Saturday, April 20, 2024 -
Print Edition

No wisdom in earplugs

It escapes us how one can oppose book bans but favor speaker bans

Have liberal Jewish leaders forgotten the example of former president of Israel, Reuven Rivlin?

We report this week that more than 330 American rabbis are pledging to block members of the Religious Zionist bloc in Benjamin Netanyahu’s new government from speaking at their synagogues and will lobby to keep them from speaking in their communities.

This is exactly how not to advance Jewish life. Robust or even angry intellectual exchange is the mature way to communicate disagreement, out of which, often times, minds are changed.

One of the offending targets of the ban is religious Zionist Avi Maoz, who has condemned all liberal forms of Judaism. Have liberal Jews forgotten that the former president of Israel, Reuven Rivlin, uttered the exact same condemnation, but, due to intellectual engagement, Rivlin not only changed his mind but went on to become a universally beloved president of Israel, liberal Jews included?
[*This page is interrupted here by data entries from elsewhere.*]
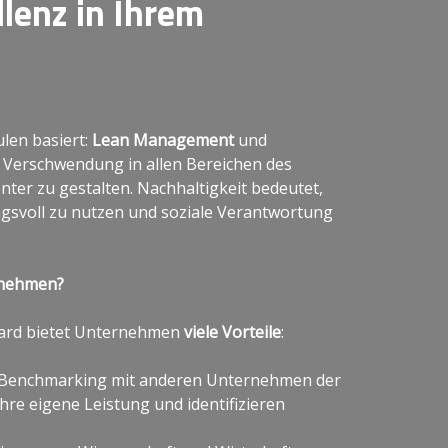
llenz in Ihrem
ulen basiert:
Lean Management
und
, Verschwendung in allen Bereichen des
ter zu gestalten. Nachhaltigkeit bedeutet,
gsvoll zu nutzen und soziale Verantwortung
lnehmen?
ard bietet Unternehmen
viele Vorteile
:
Benchmarking mit anderen Unternehmen der
Ihre eigene Leistung und identifizieren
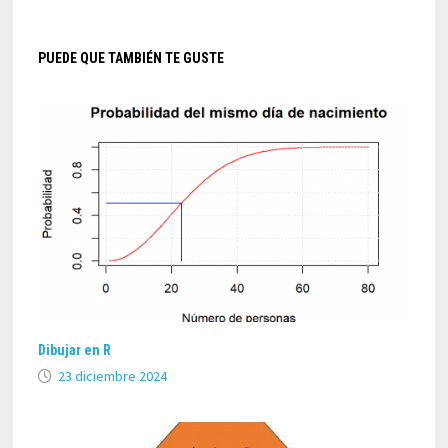
PUEDE QUE TAMBIÉN TE GUSTE
Dibujar en R
23 diciembre 2024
Even if dialogue with Maoz would not change his views one whit, an honest exchange between him and voices in the Diaspora would convey to him the nature of the impact of his views that their isolated articulation only in Israel would not. This itself would be valuable.

The same is to be said for the other offending religious Zionist targets: Itamar Ben-Gvir, who will control the police, and Bezalel Smotrich, who will supervise West Bank Jewish settlements.

As it happens, we know more about Smotrich’s views than Ben-Gvir’s, and strongly disagree with them.

Precisely on those grounds, we would relish the opportunity to engage with him. To ban him would simply reinforce his confidence in the correctness of his views. This is counterproductive. To engage with him would open the door to possible revision.

A debate ban is also a form of election denial. President Biden accuses former President Trump of denying the fairness of elections because he, Trump, has lost them. Biden says that, to Trump, the only fair election is one that Trump wins.

Election denial is not only to refuse to admit to being the loser, it is also to refuse to acknowledge the legitimacy of the winner. To ban winners from speaking in one’s synagogue or community is not substantively different from denying the legitimacy of their election. For all practical purposes, election denial is not only to call an election unfair, it is also to delegitimize its consequences.

There is something far more corrosive at work here: taking Israel for granted. Let the Diaspora see just how it would do, especially in a time of growing anti-Semitism, if Israel were not here. Israel, like every other country, is imperfect. But unlike every other country, Israel is a bulwark of Jewish safety. Were it not for Israel, including its elections that do not turn out the way one might want, Jews in the Diaspora would not have the confidence to speak up in their own defense as confidently as they do.

Jews should be a bit more humble, a bit more wise, a bit more circumspect, and bit more mature, a bit more realistic, before painting Israel as a home of bigots. It is best for Jews on opposite sides of critical issues to discuss and debate them, rather than to lambaste the first and only Jewish state in 2,000 years.